The financial costs of climate risks will rise in the future. At stake is the capacity of least developed and developing countries to finance themselves through external borrowing. The risk-based approach is bereft of any reference to financial institutions’ impacts on climate change and the environment. The irony is not lost in light of the role the financial firms play—contributing to climate change while purportedly promoting climate solutions through their financing decisions. Clearly, the risk-based approach isn’t providing the best outcomes for developing nations and falls short of alignment. With countries already penalised due to their exposure to climate change threats, adaptation is made all the more expensive by higher borrowing costs.
Drawing on post-Keynesian and ecological economics, Dafermos proposes the double materiality approach – where climate change is viewed as endogenous from the bank’s perspective. The double materiality incorporates a more proactive, pre-emptive approach to risk management which emphasises that supervisory authorities should consider both the risks that banks face from climate change and the impact of a bank’s financial activities on climate change. Aligned with the principles of just transition, it enables central banks to consider the profound impact of climate vulnerability on borrowing costs. This approach contrasts with a single materiality perspective that only focuses on the impact of climate change on a bank’s risk.
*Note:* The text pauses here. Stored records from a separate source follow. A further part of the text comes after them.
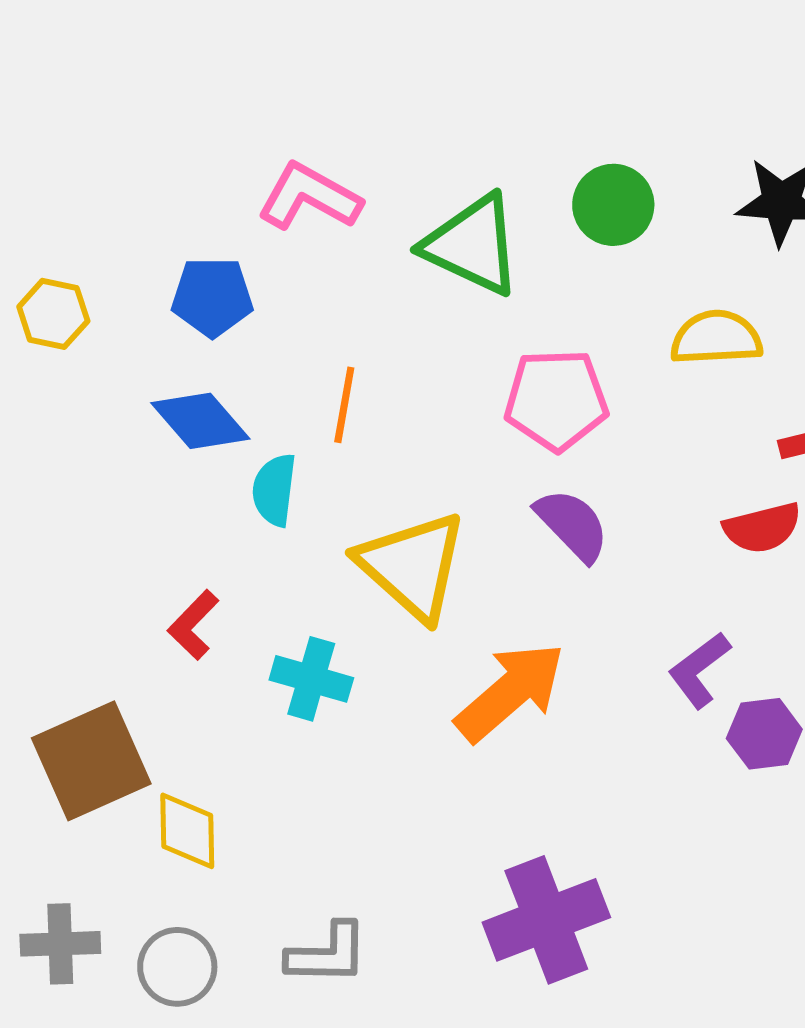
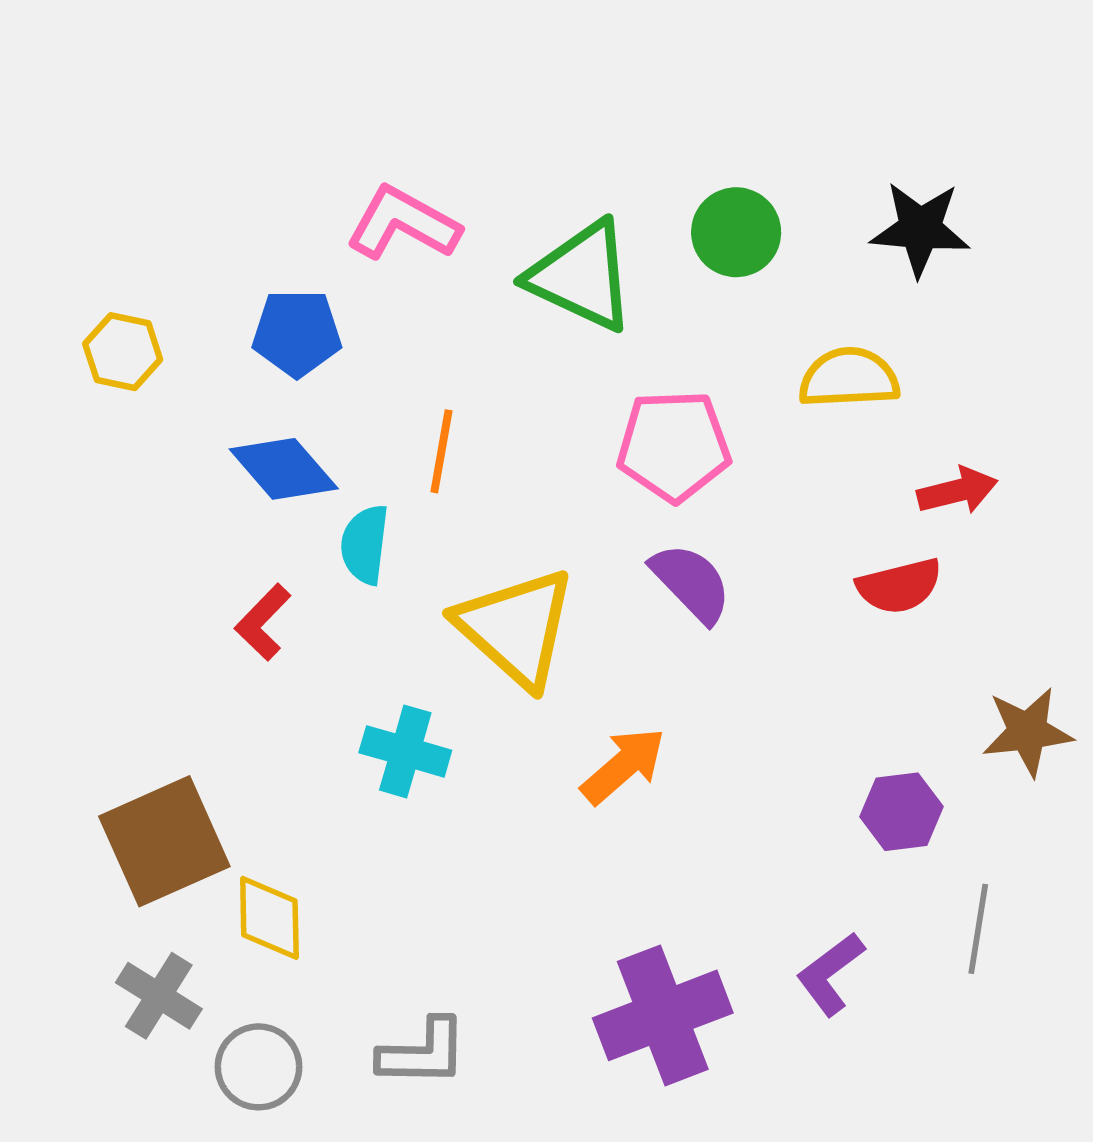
red L-shape: (193, 625) -> (263, 622), moved
purple L-shape: (699, 670) -> (830, 974), moved
orange arrow: (510, 692) -> (623, 766), size x0.7
gray cross: (60, 944) -> (159, 996), moved, turned 34

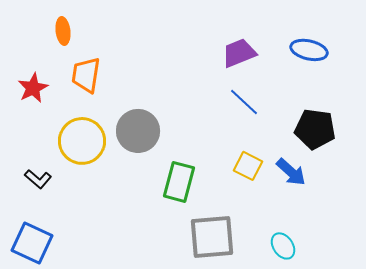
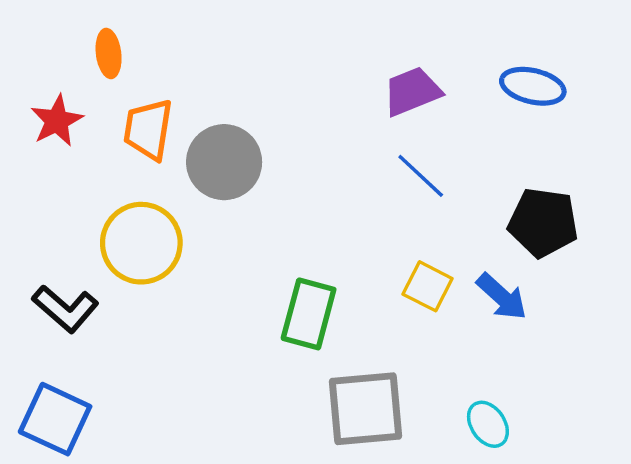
red star: (33, 88) -> (57, 121), moved
gray circle: (138, 131) -> (224, 162), moved
black L-shape: (38, 179) -> (65, 309), size x1.4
If we place climate justice at the core of our policy agenda, international coordination is essential to ensure a collective response in addressing the systemic issues arising from the interaction between climate risks, financial institutions, and credit rating agencies. Central banks and financial regulators bear a responsibility to support this, and considerations for climate and nature must be embedded – not sidelined – within monetary and financial policy. It will be a missed opportunity, then, if central banks fail to connect the dots in addressing climate change and promoting sustainable development, especially in reducing borrowing costs for climate-vulnerable nations. For example, it is recommended that central banks take proactive measures to incorporate the greening of their collateral frameworks based on the environmental footprint approach, focusing at the same time on the analysis of system-level financial risks. This might necessitate reimagining our global international monetary and financial architecture and placing climate resilience and sustainability at the forefront of the agenda. Inequality is embedded in the international financial architecture. This must change.